» Description of the task:
With the pictures left out, restate exactly the part below that opens with the line containing "Di questo articolo" and closes with the line containing "pensions alimentaires (ARIPA)".
____ Exercise inputs
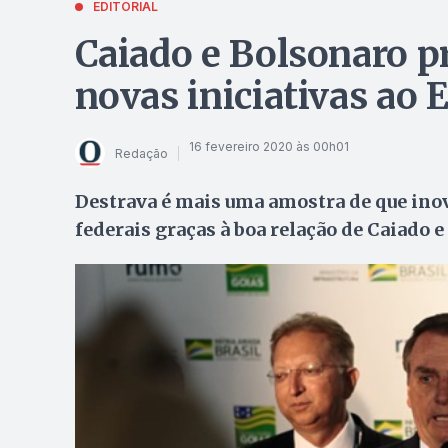
EDITORIAL
Caiado e Bolsonaro 
novas iniciativas ao 
16 fevereiro 2020 às 00h01
Redação
Destrava é mais uma amostra de que inov
federais graças à boa relação de Caiado 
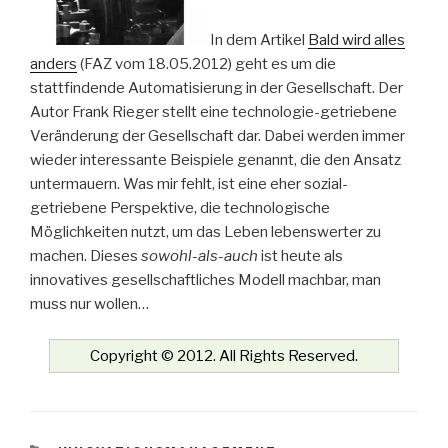
In dem Artikel
Bald wird alles
anders
(FAZ vom 18.05.2012) geht es um die
stattfindende Automatisierung in der Gesellschaft. Der
Autor Frank Rieger stellt eine technologie-getriebene
Veränderung der Gesellschaft dar. Dabei werden immer
wieder interessante Beispiele genannt, die den Ansatz
untermauern. Was mir fehlt, ist eine eher sozial-
getriebene Perspektive, die technologische
Möglichkeiten nutzt, um das Leben lebenswerter zu
machen. Dieses
sowohl-als-auch
ist heute als
innovatives gesellschaftliches Modell machbar, man
muss nur wollen…
Copyright © 2012. All Rights Reserved.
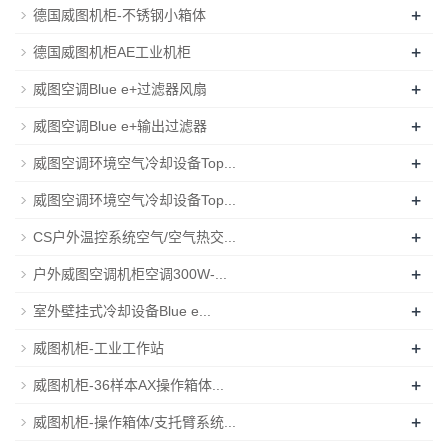
+
德国威图机柜-不锈钢小箱体
+
德国威图机柜AE工业机柜
+
威图空调Blue e+过滤器风扇
+
威图空调Blue e+输出过滤器
+
威图空调环境空气冷却设备Top...
+
威图空调环境空气冷却设备Top...
+
CS户外温控系统空气/空气热交...
+
户外威图空调机柜空调300W-...
+
室外壁挂式冷却设备Blue e...
+
威图机柜-工业工作站
+
威图机柜-36样本AX操作箱体...
+
威图机柜-操作箱体/支托臂系统...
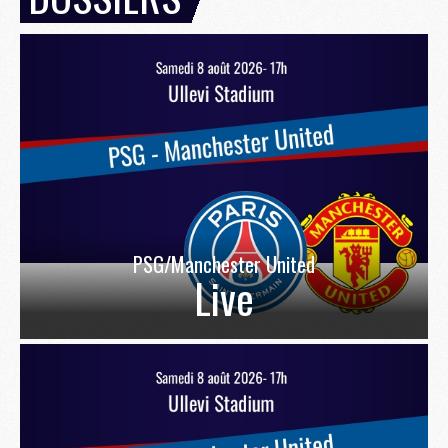
PSG/Manchester United
Live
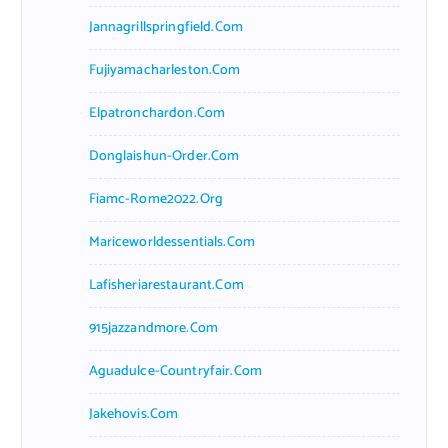
Jannagrillspringfield.com
Fujiyamacharleston.com
Elpatronchardon.com
Donglaishun-Order.com
Fiamc-Rome2022.org
Mariceworldessentials.com
Lafisheriarestaurant.com
915jazzandmore.com
Aguadulce-Countryfair.com
Jakehovis.com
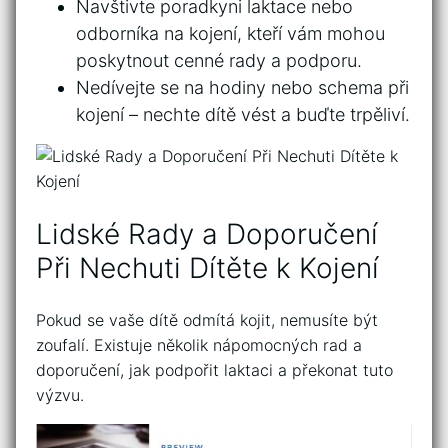
Navštivte poradkyni laktace nebo
odborníka na kojení, kteří vám mohou
poskytnout cenné rady a‌ podporu.
Nedívejte se na hodiny⁣ nebo schema při
kojení – nechte dítě ‌vést a buďte trpěliví.
Lidské Rady​ a Doporučení
Při​ Nechuti Dítěte k ​Kojení
Pokud se vaše dítě odmítá kojit, nemusíte být
‍zoufalí. Existuje ⁢několik nápomocných rad a‍
doporučení, jak podpořit laktaci a překonat tuto
výzvu.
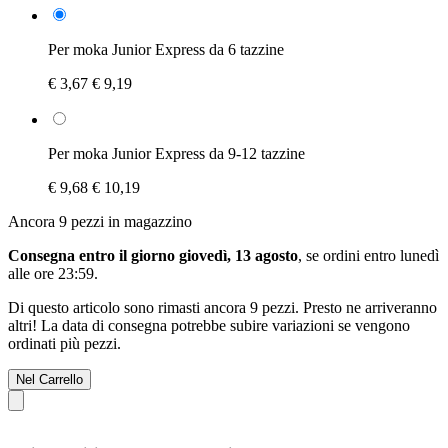
Per moka Junior Express da 6 tazzine
€ 3,67
€ 9,19
Per moka Junior Express da 9-12 tazzine
€ 9,68
€ 10,19
Ancora 9 pezzi in magazzino
Consegna entro il giorno giovedì, 13 agosto
, se ordini entro
lunedì
alle ore 23:59
.
Di questo articolo sono rimasti ancora 9 pezzi. Presto ne arriveranno
altri! La data di consegna potrebbe subire variazioni se vengono
ordinati più pezzi.
Nel Carrello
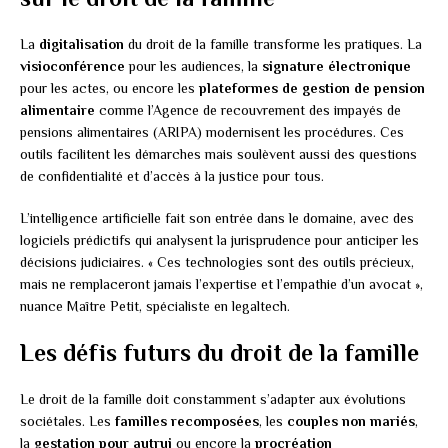
La
digitalisation
du droit de la famille transforme les pratiques. La
visioconférence
pour les audiences, la
signature électronique
pour les actes, ou encore les
plateformes de gestion de pension
alimentaire
comme l’Agence de recouvrement des impayés de
pensions alimentaires (ARIPA) modernisent les procédures. Ces
outils facilitent les démarches mais soulèvent aussi des questions
de confidentialité et d’accès à la justice pour tous.
L’intelligence artificielle fait son entrée dans le domaine, avec des
logiciels prédictifs qui analysent la jurisprudence pour anticiper les
décisions judiciaires. « Ces technologies sont des outils précieux,
mais ne remplaceront jamais l’expertise et l’empathie d’un avocat »,
nuance Maître Petit, spécialiste en legaltech.
Les défis futurs du droit de la famille
Le droit de la famille doit constamment s’adapter aux évolutions
sociétales. Les
familles recomposées
, les
couples non mariés
,
la
gestation pour autrui
ou encore la
procréation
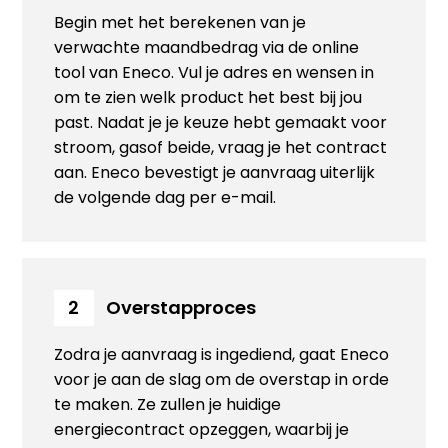
Begin met het berekenen van je
verwachte maandbedrag via de online
tool van Eneco. Vul je adres en wensen in
om te zien welk product het best bij jou
past. Nadat je je keuze hebt gemaakt voor
stroom, gasof beide, vraag je het contract
aan. Eneco bevestigt je aanvraag uiterlijk
de volgende dag per e-mail.
Overstapproces
2
Zodra je aanvraag is ingediend, gaat Eneco
voor je aan de slag om de overstap in orde
te maken. Ze zullen je huidige
energiecontract opzeggen, waarbij je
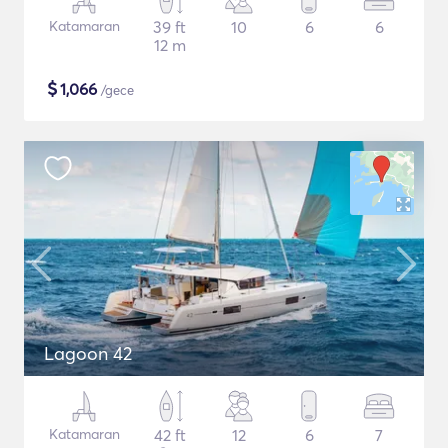
Katamaran
39 ft
10
6
6
12 m
$
1,066
/gece
Lagoon 42
Katamaran
42 ft
12
6
7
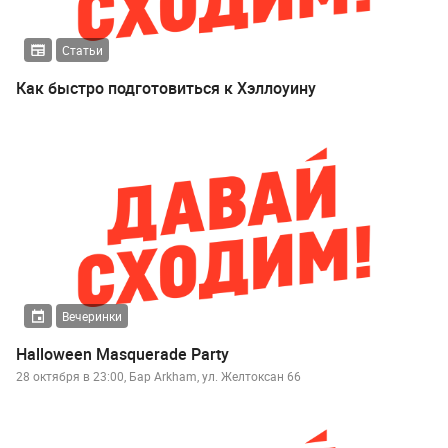
Статьи
Как быстро подготовиться к Хэллоуину
Вечеринки
Halloween Masquerade Party
28 октября в 23:00, Бар Arkham, ул. Желтоксан 66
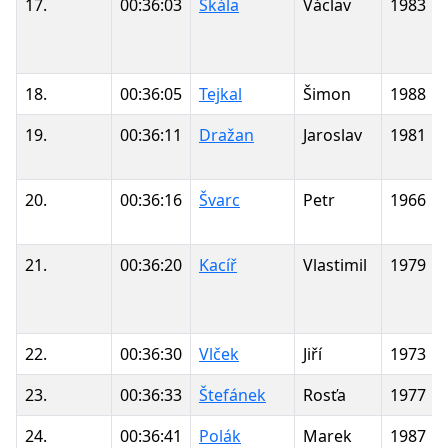
17.
00:36:03
Skála
Václav
1983
18.
00:36:05
Tejkal
Šimon
1988
19.
00:36:11
Dražan
Jaroslav
1981
20.
00:36:16
Švarc
Petr
1966
21.
00:36:20
Kacíř
Vlastimil
1979
22.
00:36:30
Vlček
Jiří
1973
23.
00:36:33
Štefánek
Rosťa
1977
24.
00:36:41
Polák
Marek
1987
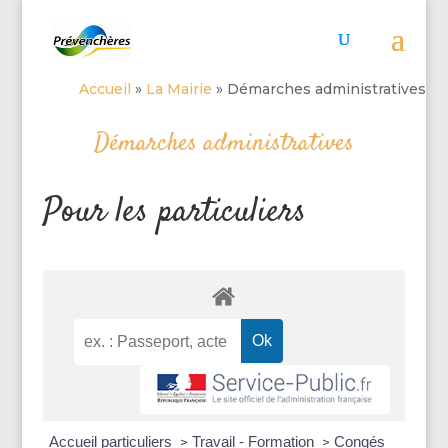
Accueil
»
La Mairie
»
Démarches administratives
Démarches administratives
Pour les particuliers
Accueil particuliers
Travail - Formation
Congés
>
>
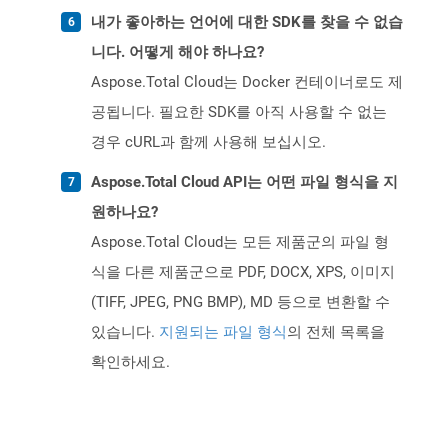
내가 좋아하는 언어에 대한 SDK를 찾을 수 없습
니다. 어떻게 해야 하나요?
Aspose.Total Cloud는 Docker 컨테이너로도 제
공됩니다. 필요한 SDK를 아직 사용할 수 없는
경우 cURL과 함께 사용해 보십시오.
Aspose.Total Cloud API는 어떤 파일 형식을 지
원하나요?
Aspose.Total Cloud는 모든 제품군의 파일 형
식을 다른 제품군으로 PDF, DOCX, XPS, 이미지
(TIFF, JPEG, PNG BMP), MD 등으로 변환할 수
있습니다.
지원되는 파일 형식
의 전체 목록을
확인하세요.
________
» Your solution:
Di questo articolo sono rimasti ancora 9 pezzi. Presto ne arriveranno
altri! La data di consegna potrebbe subire variazioni se vengono
ordinati più pezzi.
Nel Carrello
La
digitalisation
du droit de la famille transforme les pratiques. La
visioconférence
pour les audiences, la
signature électronique
pour les actes, ou encore les
plateformes de gestion de pension
alimentaire
comme l’Agence de recouvrement des impayés de
pensions alimentaires (ARIPA) modernisent les procédures. Ces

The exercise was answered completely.